Dr. Janelle Wong featured in WaPo Article on Democratic Presidential Candidate Andrew Yang’s Use of Stereotypes
The following is an excerpt from the Washington Post article,“Good at math? Work hard? Some Asian Americans bristle at Andrew Yang’s use of stereotypes.”, published on September 16, 2019 by Amy B Wang.
“While it’s certainly dangerous to deploy stereotypes, Andrew Yang is also breaking stereotypes by seeking the presidential nomination,” said Janelle Wong, a professor of Asian American studies at the University of Maryland. “It puts even more pressure on him to discuss the ways in which race has mattered for who he is today, including beyond being good at math.”
Many Asian Americans chafe at the “model minority” stereotype. On its face, the image is supposedly a positive one — of immigrants who work unusually hard, enjoy math and are professionally successful.
But it ignores outside factors that helped shape those perceptions and erases the realities of Asian Americans with different experiences, scholars say, while also glossing over the ways in which the model-minority myth has been used to harm other minority groups, by suggesting they are somehow less impressive in comparison.
Wong said when Chinese people were recruited to come to the United States as railroad and agricultural workers in the late 1800s, there was no talk of their work ethic or accomplishments.
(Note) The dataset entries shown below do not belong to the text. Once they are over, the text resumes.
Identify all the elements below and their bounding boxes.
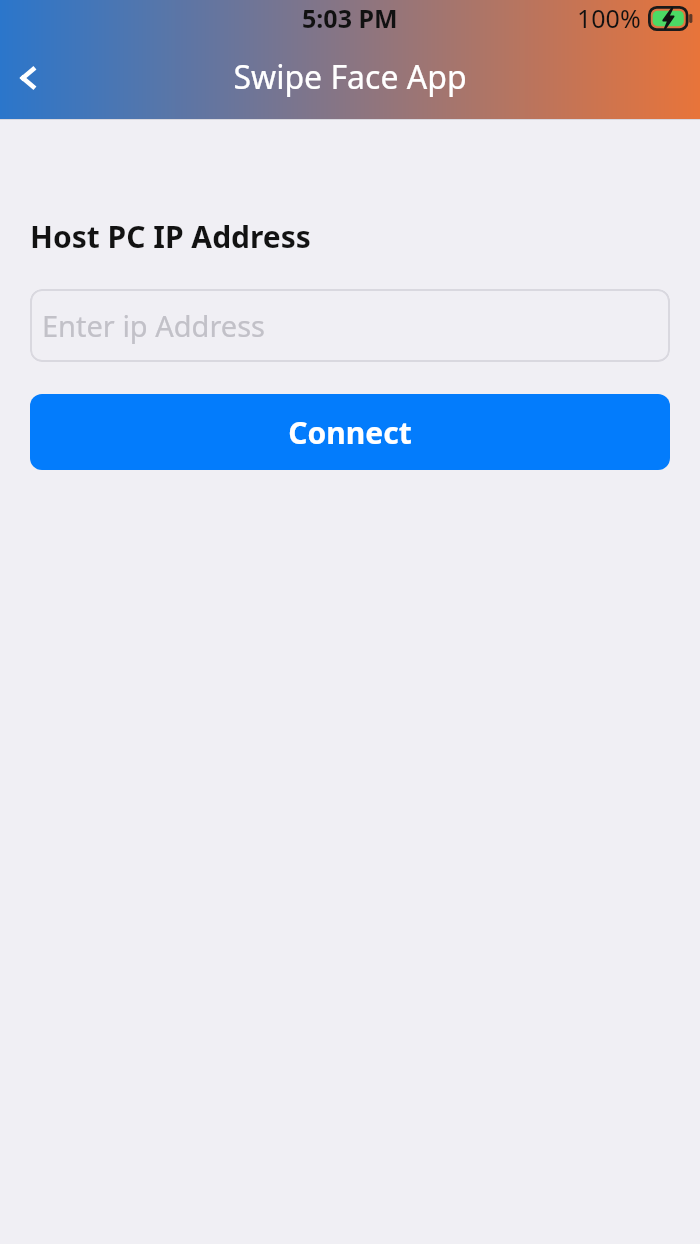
staticText: Swipe Face App bbox=[233, 55, 467, 99]
button[interactable]: Back bbox=[0, 50, 56, 106]
staticText: 5:03 PM bbox=[302, 1, 398, 35]
staticText: Connect bbox=[288, 412, 412, 453]
staticText: 100% bbox=[577, 1, 641, 35]
staticText: Enter ip Address bbox=[42, 306, 265, 345]
button[interactable]: Enter ip Address bbox=[30, 289, 670, 362]
staticText: Host PC IP Address bbox=[30, 216, 311, 257]
button[interactable]: Connect bbox=[30, 394, 670, 470]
Chinese immigrants were often treated with suspicion and discrimination; in 1882, the Chinese Exclusion Act became the first federal law to prohibit immigration based on race.
As U.S. immigration policy opened up in later decades, the focus was on family reunification, skilled laborers and those fleeing wars or unrest in their native countries.
“East Asians in particular were recruited based on skills, and then they were able to sponsor family members who were also highly educated,” Wong said. “That’s when we started to see things change more systematically.”
By the 1990s, there was an increase in international students from Asia and H-1B visas granted to Asian immigrants. “It’s not a cultural trait of Asians — it’s really our immigration policies,” Wong said. “And that translated into this stereotype of the model minority, when in fact it’s our immigration laws and the [fact that the] biggest predictor of getting a college degree is parents’ education and income.”